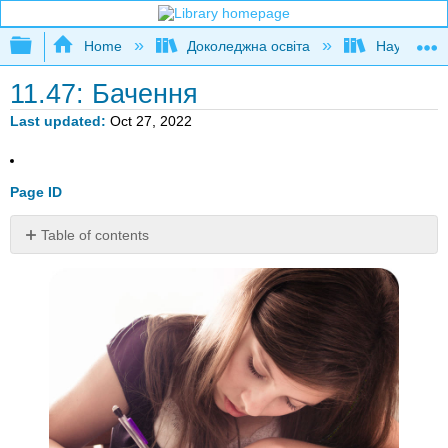
Expand/collapse global hierarchy
Home
Доколеджна освіта
Наука і тех
11.47: Бачення
Last updated
Oct 27, 2022
Page ID
Table of contents
Як
ви
використали
своє
бачення
сьогодні?
Природа
зору
людини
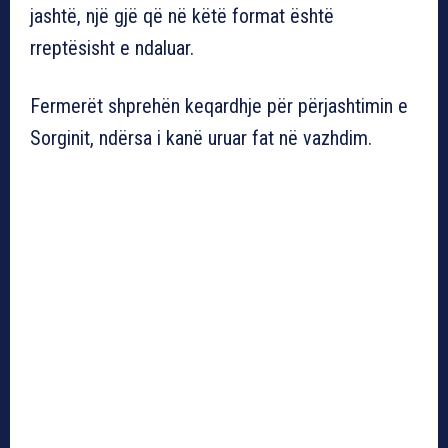
jashtë, një gjë që në këtë format është
rreptësisht e ndaluar.
Fermerët shprehën keqardhje për përjashtimin e
Sorginit, ndërsa i kanë uruar fat në vazhdim.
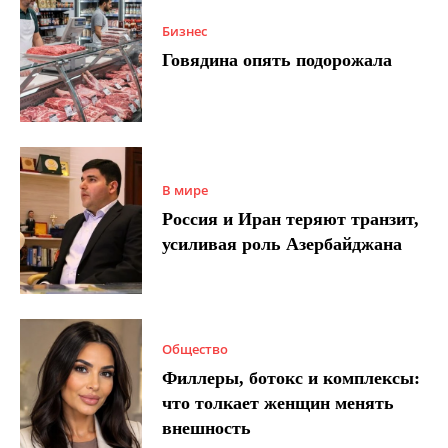
Бизнес
Говядина опять подорожала
В мире
Россия и Иран теряют транзит,
усиливая роль Азербайджана
Общество
Филлеры, ботокс и комплексы:
что толкает женщин менять
внешность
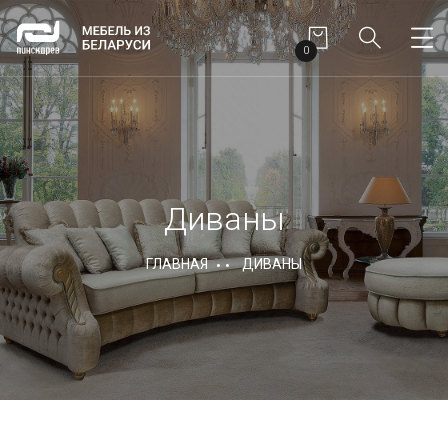
0
Диваны
ГЛАВНАЯ
ДИВАНЫ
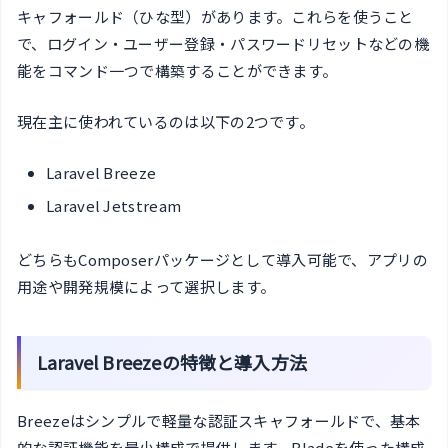
キャフォールド（ひな型）があります。これらを使うこと
で、ログイン・ユーザー登録・パスワードリセットなどの機
能をコマンド一つで構築することができます。
現在主に使われているのは以下の2つです。
Laravel Breeze
Laravel Jetstream
どちらもComposerパッケージとして導入可能で、アプリの
用途や開発規模によって選択します。
Laravel Breezeの特徴と導入方法
Breezeはシンプルで軽量な認証スキャフォールドで、基本
的な認証機能を最小構成で提供します。Bladeを使った構成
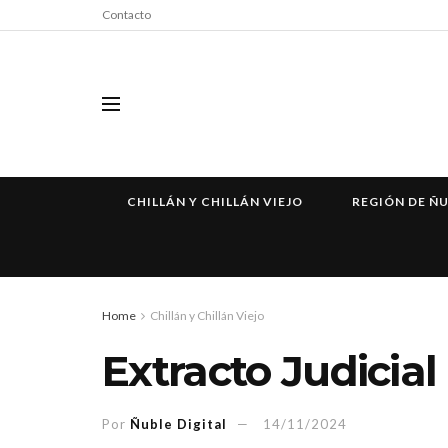
Contacto
CHILLÁN Y CHILLÁN VIEJO
REGIÓN DE Ñ
Home
Chillán y Chillán Viejo
Extracto Judicial
Por
Ñuble Digital
14/11/2024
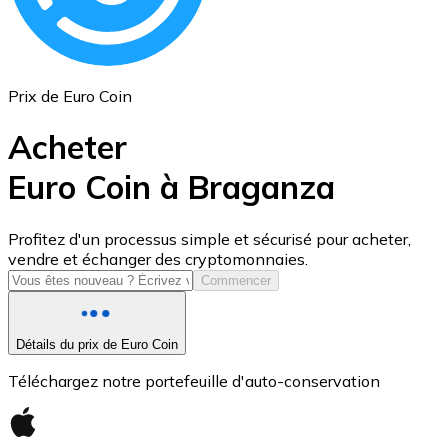
Prix de Euro Coin
Acheter
Euro Coin à Braganza
USD Coin
Profitez d'un processus simple et sécurisé pour acheter,
vendre et échanger des cryptomonnaies.
USDC
Commencer
Détails du prix de Euro Coin
Téléchargez notre portefeuille d'auto-conservation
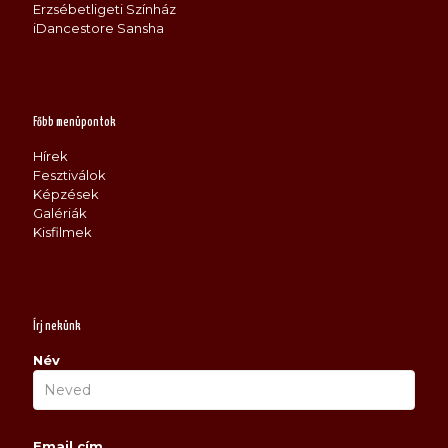
Erzsébetligeti Színház
iDancestore Sansha
Főbb menüpontok
Hírek
Fesztiválok
Képzések
Galériák
Kisfilmek
Írj nekünk
Név
Email cím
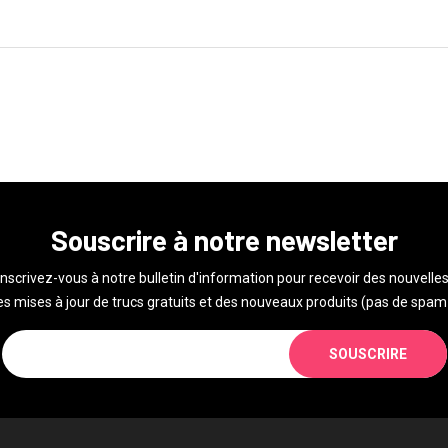
Souscrire à notre newsletter
Inscrivez-vous à notre bulletin d'information pour recevoir des nouvelles
s mises à jour de trucs gratuits et des nouveaux produits (pas de spam 
SOUSCRIRE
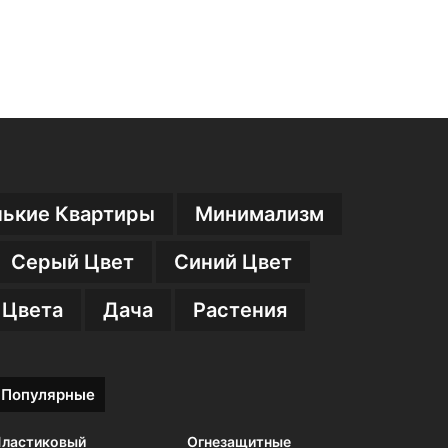
ькие Квартиры
Минимализм
Серый Цвет
Синий Цвет
 Цвета
Дача
Растения
Популярные
ластиковый
Огнезащитные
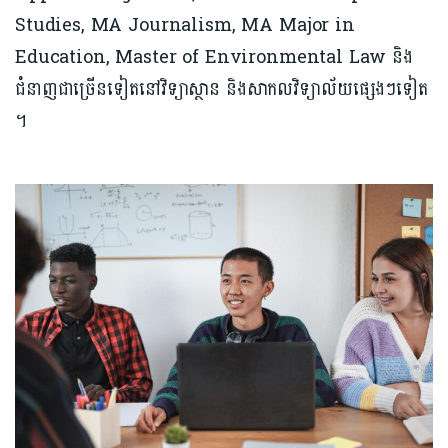
Studies, MA Journalism, MA Major in
Education, Master of Environmental Law និង
ជំនាញជាច្រើនទៀតនៅវិទ្យាស្ថាន និងសាកលវិទ្យាល័យផ្សេងៗទៀត
។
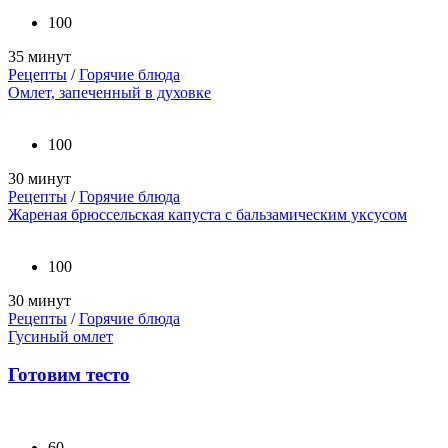
100
35 минут
Рецепты
/
Горячие блюда
Омлет, запеченный в духовке
100
30 минут
Рецепты
/
Горячие блюда
Жареная брюссельская капуста с бальзамическим уксусом
100
30 минут
Рецепты
/
Горячие блюда
Гусиный омлет
Готовим тесто
60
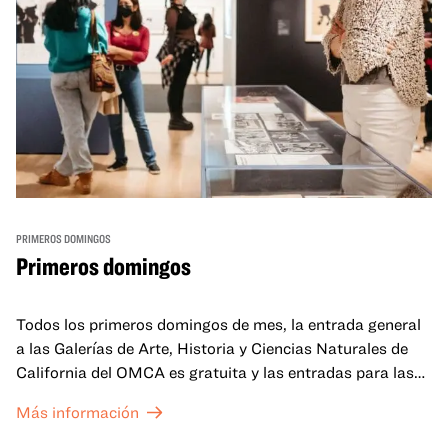
PRIMEROS DOMINGOS
Primeros domingos
Todos los primeros domingos de mes, la entrada general
a las Galerías de Arte, Historia y Ciencias Naturales de
California del OMCA es gratuita y las entradas para las
exposiciones especiales de nuestro Gran Salón se ofrecen
Más información
a un precio reducido de 6 $.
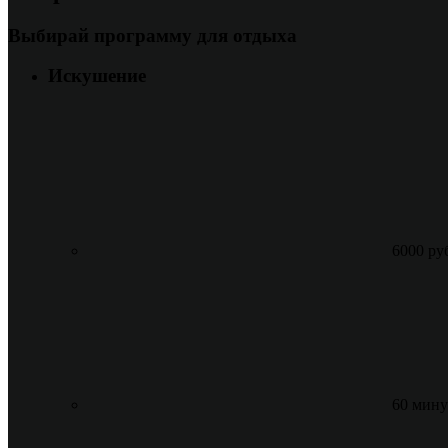
Выбирай программу для отдыха
Искушение
6000 ру
60 мину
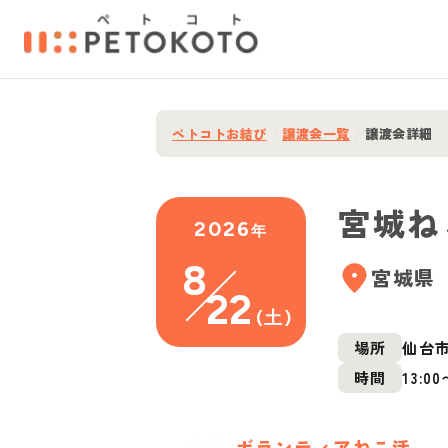
ペトコトお結び
/
譲渡会一覧
/
譲渡会詳細
宮城ね
2026
年
8
宮城県
22
(
土
)
場所
仙台市
時間
13:00
ボランティアねこ活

-*-*-

### TASK GOAL
The expected output is the lines above from the one containing "11.47: Бачення" to the one containing "用途や開発規模によって選択します。", both ends included, reproduced exactly with every picture left out.

### RESPONSE TO THE EXERCISE
11.47: Бачення
Last updated
Oct 27, 2022
Page ID
Table of contents
Як
ви
використали
своє
бачення
сьогодні?
Природа
зору
людини
jashtë, një gjë që në këtë format është
rreptësisht e ndaluar.
Fermerët shprehën keqardhje për përjashtimin e
Sorginit, ndërsa i kanë uruar fat në vazhdim.
Бизнес
Говядина опять подорожала
В мире
Россия и Иран теряют транзит,
усиливая роль Азербайджана
Общество
Филлеры, ботокс и комплексы:
что толкает женщин менять
внешность
0
Диваны
ГЛАВНАЯ
ДИВАНЫ
キャフォールド（ひな型）があります。これらを使うこと
で、ログイン・ユーザー登録・パスワードリセットなどの機
能をコマンド一つで構築することができます。
現在主に使われているのは以下の2つです。
Laravel Breeze
Laravel Jetstream
どちらもComposerパッケージとして導入可能で、アプリの
用途や開発規模によって選択します。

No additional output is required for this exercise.